-- Required action --
Repeat all the data exactly, and where a record holds a picture, leave that picture out.

(Supplied material Opens)

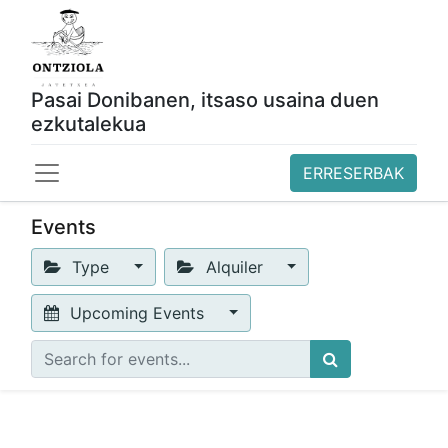
Pasai Donibanen, itsaso usaina duen
ezkutalekua
ERRESERBAK
Events
Type
Alquiler
Upcoming Events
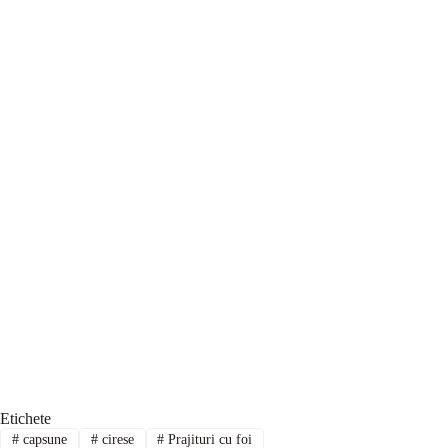
Etichete
#
capsune
#
cirese
#
Prajituri cu foi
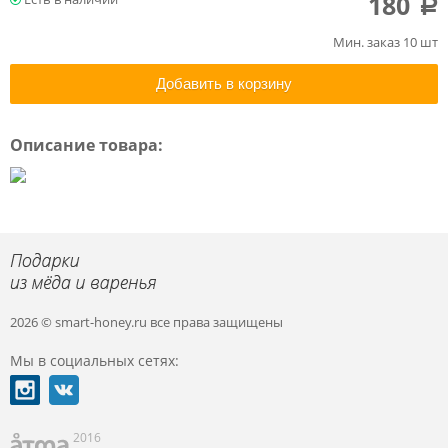
180
a
Мин. заказ 10 шт
Добавить в корзину
Описание товара:
2026 © smart-honey.ru
все права защищены
Мы в социальных сетях:
2016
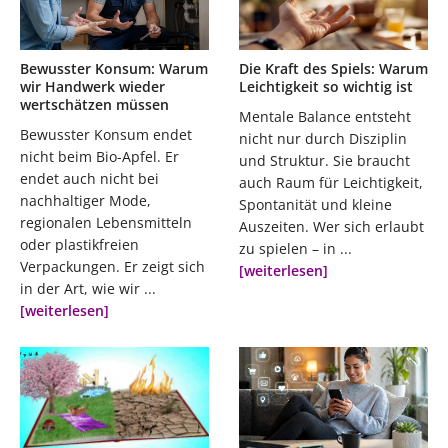
Bewusster Konsum: Warum
Die Kraft des Spiels: Warum
wir Handwerk wieder
Leichtigkeit so wichtig ist
wertschätzen müssen
Mentale Balance entsteht
Bewusster Konsum endet
nicht nur durch Disziplin
nicht beim Bio-Apfel. Er
und Struktur. Sie braucht
endet auch nicht bei
auch Raum für Leichtigkeit,
nachhaltiger Mode,
Spontanität und kleine
regionalen Lebensmitteln
Auszeiten. Wer sich erlaubt
oder plastikfreien
zu spielen – in ...
Verpackungen. Er zeigt sich
[weiterlesen]
in der Art, wie wir ...
[weiterlesen]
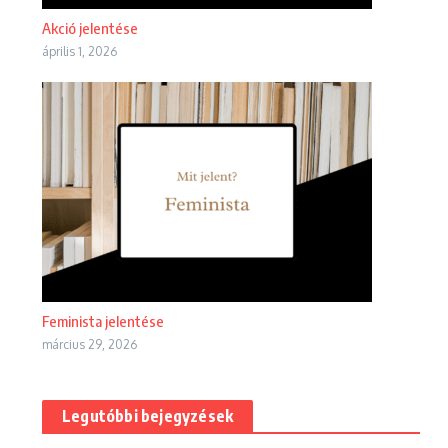
Akció jelentése
április 1, 2026
Feminista jelentése
március 29, 2026
Legutóbbi bejegyzések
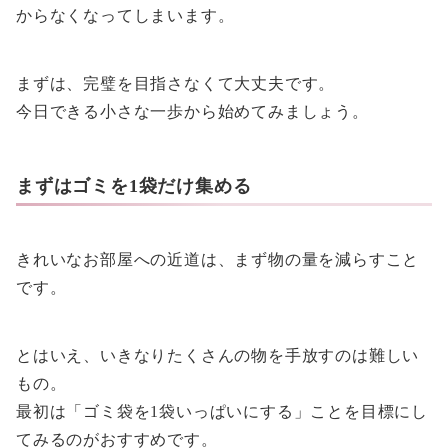
からなくなってしまいます。
まずは、完璧を目指さなくて大丈夫です。
今日できる小さな一歩から始めてみましょう。
まずはゴミを1袋だけ集める
きれいなお部屋への近道は、まず物の量を減らすこと
です。
とはいえ、いきなりたくさんの物を手放すのは難しい
もの。
最初は「ゴミ袋を1袋いっぱいにする」ことを目標にし
てみるのがおすすめです。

(Supplied material Closes)

-- Result for this task --
Pasai Donibanen, itsaso usaina duen
ezkutalekua
ERRESERBAK
Events
Type
Alquiler
Upcoming Events
Etichete
#
capsune
#
cirese
#
Prajituri cu foi
180
a
Мин. заказ 10 шт
Добавить в корзину
Описание товара:
2026 © smart-honey.ru
все права защищены
Мы в социальных сетях:
2016
Bewusster Konsum: Warum
Die Kraft des Spiels: Warum
wir Handwerk wieder
Leichtigkeit so wichtig ist
wertschätzen müssen
Mentale Balance entsteht
Bewusster Konsum endet
nicht nur durch Disziplin
nicht beim Bio-Apfel. Er
und Struktur. Sie braucht
endet auch nicht bei
auch Raum für Leichtigkeit,
nachhaltiger Mode,
Spontanität und kleine
regionalen Lebensmitteln
Auszeiten. Wer sich erlaubt
oder plastikfreien
zu spielen – in ...
Verpackungen. Er zeigt sich
[weiterlesen]
in der Art, wie wir ...
[weiterlesen]
Akció jelentése
április 1, 2026
Feminista jelentése
március 29, 2026
Legutóbbi bejegyzések
からなくなってしまいます。
まずは、完璧を目指さなくて大丈夫です。
今日できる小さな一歩から始めてみましょう。
まずはゴミを1袋だけ集める
きれいなお部屋への近道は、まず物の量を減らすこと
です。
とはいえ、いきなりたくさんの物を手放すのは難しい
もの。
最初は「ゴミ袋を1袋いっぱいにする」ことを目標にし
てみるのがおすすめです。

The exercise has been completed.